The book explores the suffering of Paula West and Bret Taylor at length, and even gives Bret’s mother a full chance to explain the unfairness of her first marriage. But I have the nagging feeling someone has been overlooked . . . oh, yes. Lorraine. She was a nineteen year- old girl from an impoverished background, swept two thousand miles from her family, left alone in a huge city while her husband of a few days went back to war. She was highly sexed, lonely, and apparently had nothing to occupy her time except visiting bars. It will no doubt shock my readers to learn that she broke her marriage vows while her husband was away. The unspoken logic of the book is that she deserved to die for this.
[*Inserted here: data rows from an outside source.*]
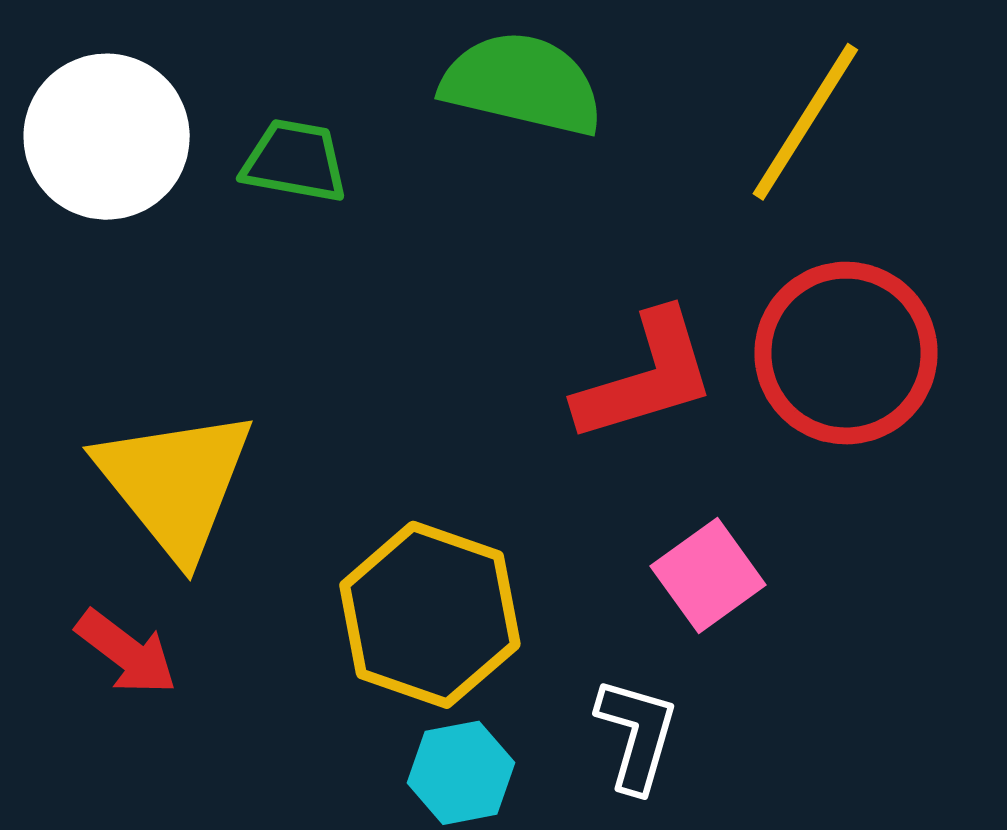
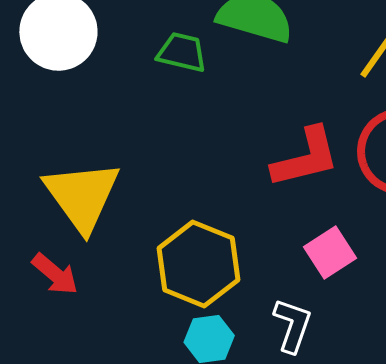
green trapezoid: (295, 161) -> (182, 52), moved

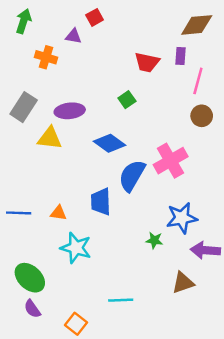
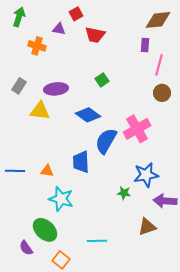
red trapezoid: (147, 62) -> (95, 35), moved
gray rectangle: (24, 107) -> (19, 86), size x0.7
green ellipse: (30, 278) -> (45, 230), moved

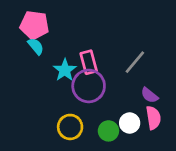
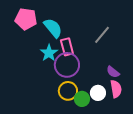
cyan semicircle: (36, 46) -> (53, 28), moved, size x1.5
gray line: (135, 62) -> (102, 35), moved
yellow circle: (70, 127) -> (68, 91), moved

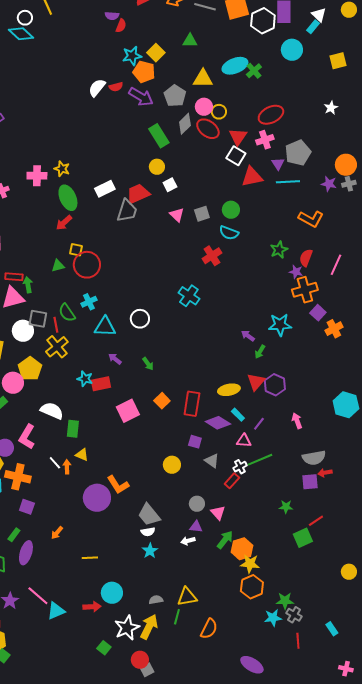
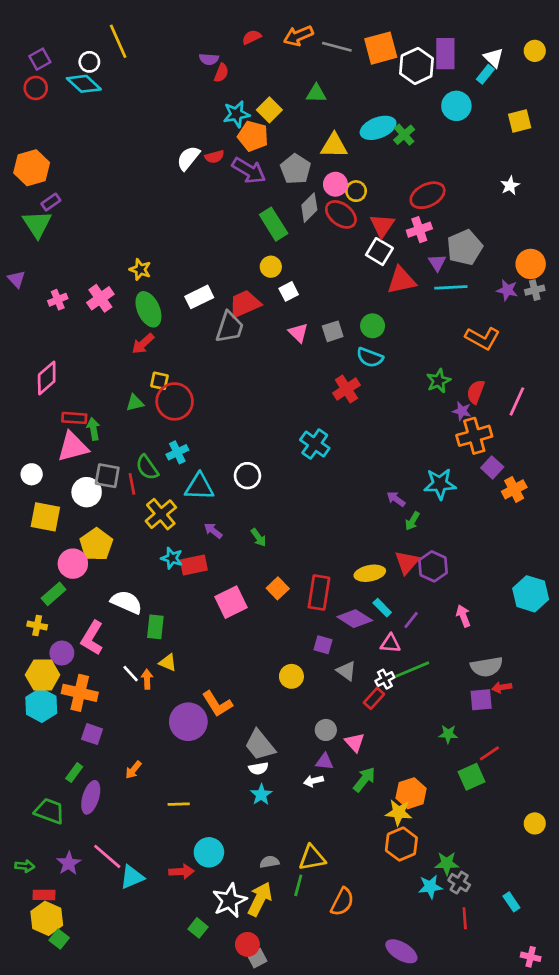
pink cross: (37, 176) -> (100, 298), moved, turned -36
yellow cross: (57, 347) -> (161, 514), moved
orange hexagon: (242, 549) -> (411, 793), moved

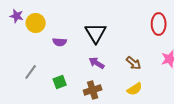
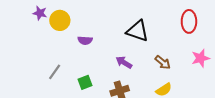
black triangle: (96, 33) -> (138, 31), moved, turned -40

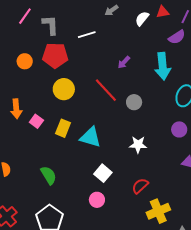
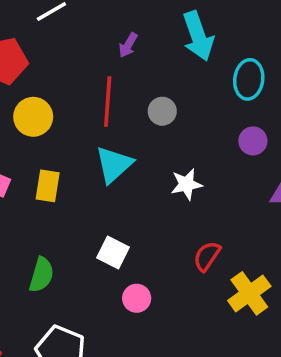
red line: (106, 90) -> (108, 101), turned 60
cyan triangle: (90, 137) -> (114, 165), moved, turned -45
white square: (103, 173) -> (113, 253), moved
green semicircle: (49, 175) -> (41, 275), turned 60

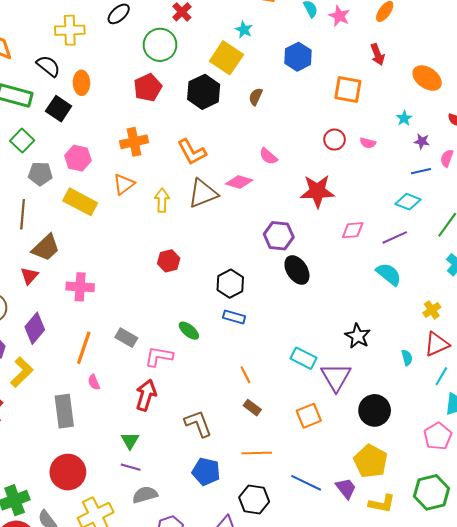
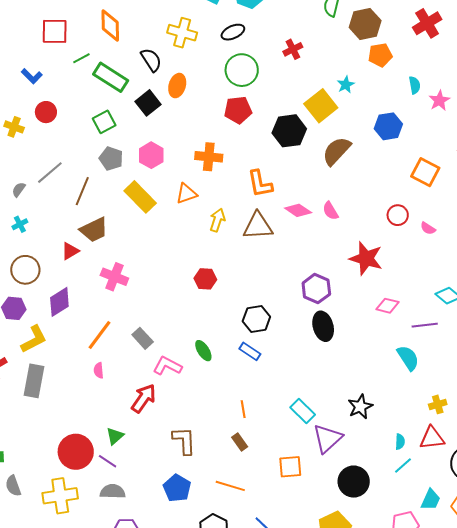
green circle: (160, 45) -> (242, 70), moved
brown semicircle: (256, 97) -> (337, 151), size x1.8
pink diamond: (239, 182) -> (298, 210), moved
cyan line: (441, 376) -> (403, 466), moved
gray rectangle: (64, 411) -> (34, 381), moved
red circle: (68, 472) -> (76, 452), moved

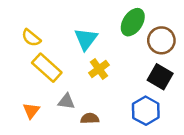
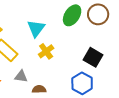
brown circle: (161, 40) -> (98, 14), moved

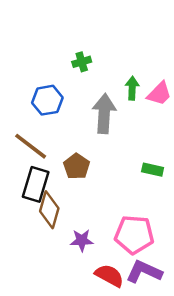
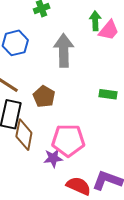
green arrow: (132, 88) -> (95, 21), moved
pink pentagon: (134, 235) -> (68, 140), moved

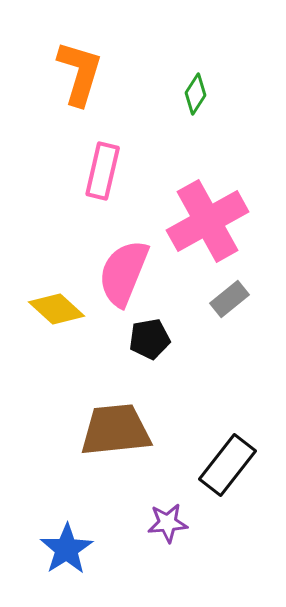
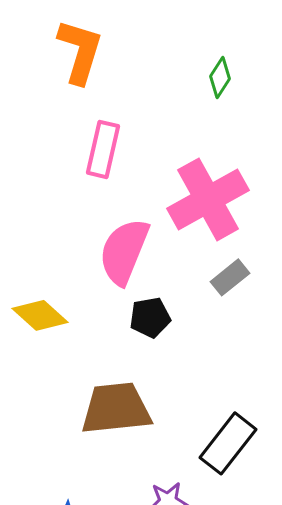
green diamond: (196, 94) -> (220, 77), moved
yellow diamond: (57, 309) -> (40, 315), moved

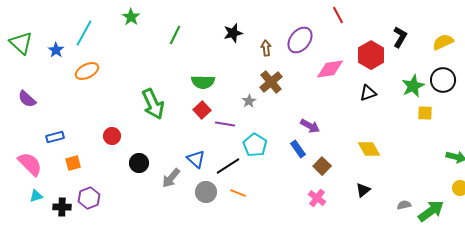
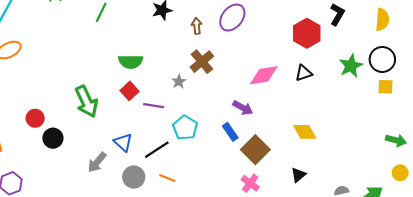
yellow semicircle: (443, 42) -> (382, 20), turned 120
pink diamond: (330, 69) -> (264, 75), moved
green arrow: (153, 104) -> (87, 101), moved
yellow square: (425, 113) -> (385, 87), moved
black circle: (139, 163) -> (53, 138), moved
brown square: (322, 166) -> (255, 150), size x1.5

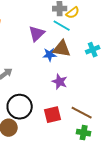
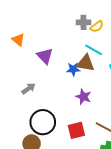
cyan line: (62, 26) -> (94, 50), moved
purple triangle: (37, 34) -> (45, 56), moved, turned -30

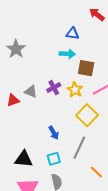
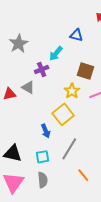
cyan arrow: (67, 54) -> (56, 54), moved, turned 119
purple cross: (54, 88) -> (42, 69), moved
yellow square: (87, 115) -> (63, 114), moved

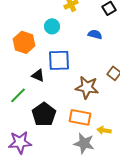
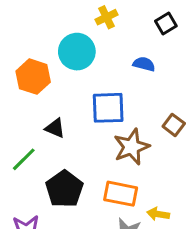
cyan circle: (52, 26) -> (77, 52), size x1.5
blue square: (59, 60) -> (108, 108), moved
brown star: (87, 87) -> (132, 147), turned -30

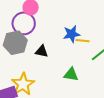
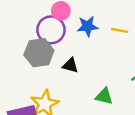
blue star: (72, 34) -> (88, 26), moved
yellow line: (83, 41) -> (120, 30), moved

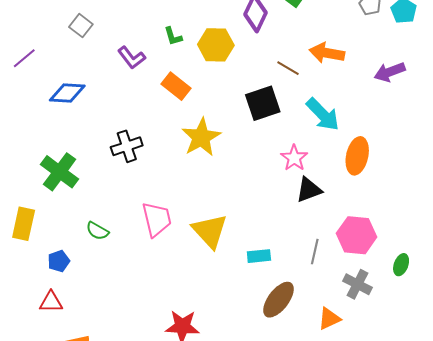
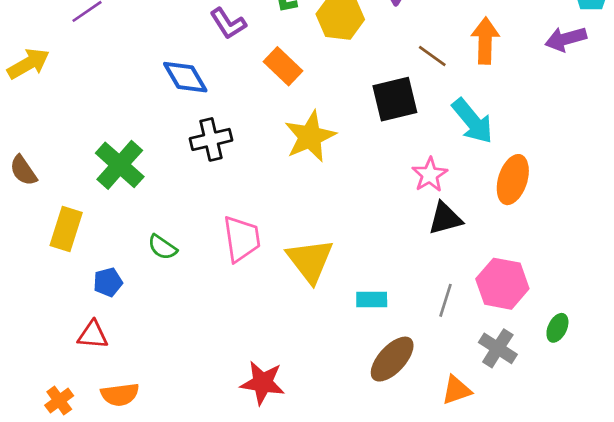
orange arrow: (327, 53) -> (485, 41), turned 76
purple arrow: (390, 72) -> (566, 39), moved
blue diamond: (67, 93) -> (185, 77), moved, turned 51

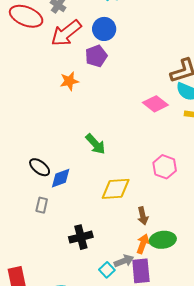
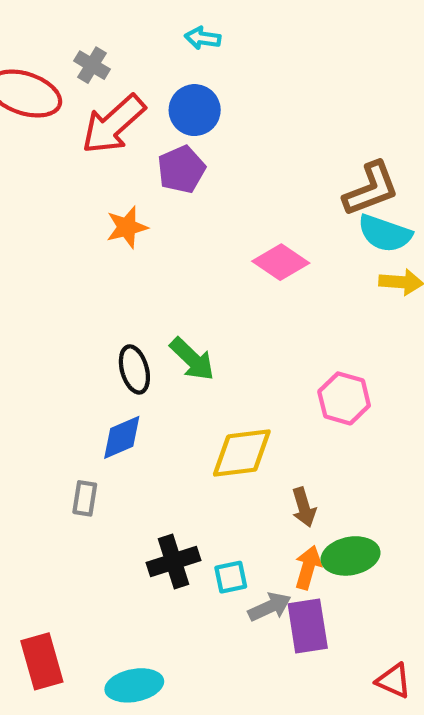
pink diamond: (155, 104) -> (281, 262), moved
black ellipse: (40, 167) -> (134, 369), moved, turned 40
cyan square: (107, 270) -> (231, 577), moved, turned 35

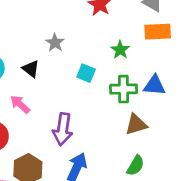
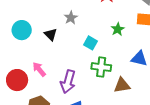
green cross: (124, 89) -> (101, 67), moved
pink arrow: (20, 104) -> (39, 69), moved

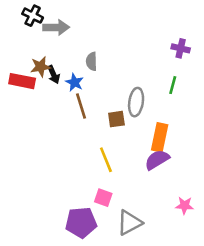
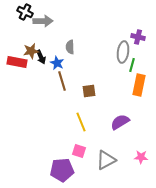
gray ellipse: (136, 102) -> (123, 52), moved
orange rectangle: (160, 137) -> (139, 85), moved
gray triangle: (130, 223) -> (106, 160), moved

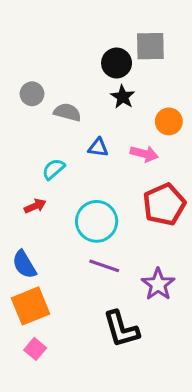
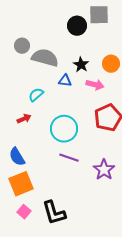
black star: (123, 97) -> (81, 65), moved
gray semicircle: (67, 112) -> (45, 58), size x1.5
black L-shape: (121, 329) -> (54, 213), moved

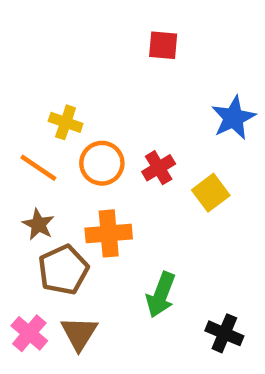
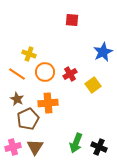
green arrow: (161, 295) -> (76, 143), moved
pink cross: (29, 333) -> (13, 147), turned 35

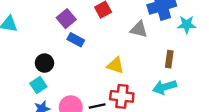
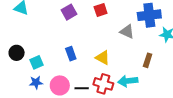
blue rectangle: (76, 40) -> (71, 54), moved, turned 32
black circle: (44, 63) -> (17, 53), moved
cyan arrow: (165, 87) -> (128, 81), moved

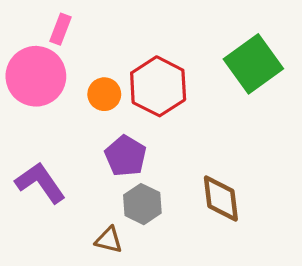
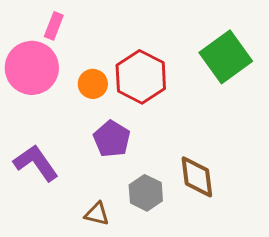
gray hexagon: (142, 204) -> (146, 193), moved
It’s interesting to note that Taylor is perfectly capable of seeing the nuances in the situation when he is talking to the warrant officer in the bar, but when his own wife is involved, he was incapable of taking his advice. Which is too bad, because it was good advice.
So, what about a rewrite?
The flaws in Macdonald’s earlier books could have been corrected or at least minimized in rewrite. The Three Roads went through a rewrite and still fails. It fails because Macdonald did not understand that the book he was writing was not the book he intended to write. The problem raised, as Schopen points out, is the problem of integrating sex into love. Oedipus is about guilt and power. Macdonald apparently never recognized his mismatch; this failure dwarfs the more pedestrian failing that the murder itself is incoherently plotted.
Bret Taylor not only committed a crime, he made a mistake, too
Macdonald was unwilling to address the real issue raised by his own material. Bret Taylor’s upbringing in general, and his childhood in particular, left him with a disgust about sex. He cannot accept that “nice girls” like Paula could possibly want to degrade themselves that way (her prior marriage notwithstanding). Sex is only with “bad girls” like Lorraine. This Madonna or Whore view, blessedly, is starting to sound very stupid when written out, but it has made countless relationships miserable. And sadly, the myth is dying a very slow death, not only in American but around the globe.
Bret had a chance for happiness, of a sort. With Lorraine, at least he could lose his inhibitions. They might not have been the best-matched couple but she was better suited to him than Paula. Lorraine succeeded where Paula failed.
I leave you with the question of whether he killed his wife because he was angry or because he was so afraid of sex?
I will close with a Freudian joke
The husband-patient comes into the psychiatrist’s office in distress. “Doctor, I sent my wife a cable that I was coming home today. And when I reached my home she was in bed with my best friend! How could this have happened?
“Perhaps she did not get your cable.”
But enough of this. After 10 months and 43 posts we are about to encounter Lew Archer and The Moving Target.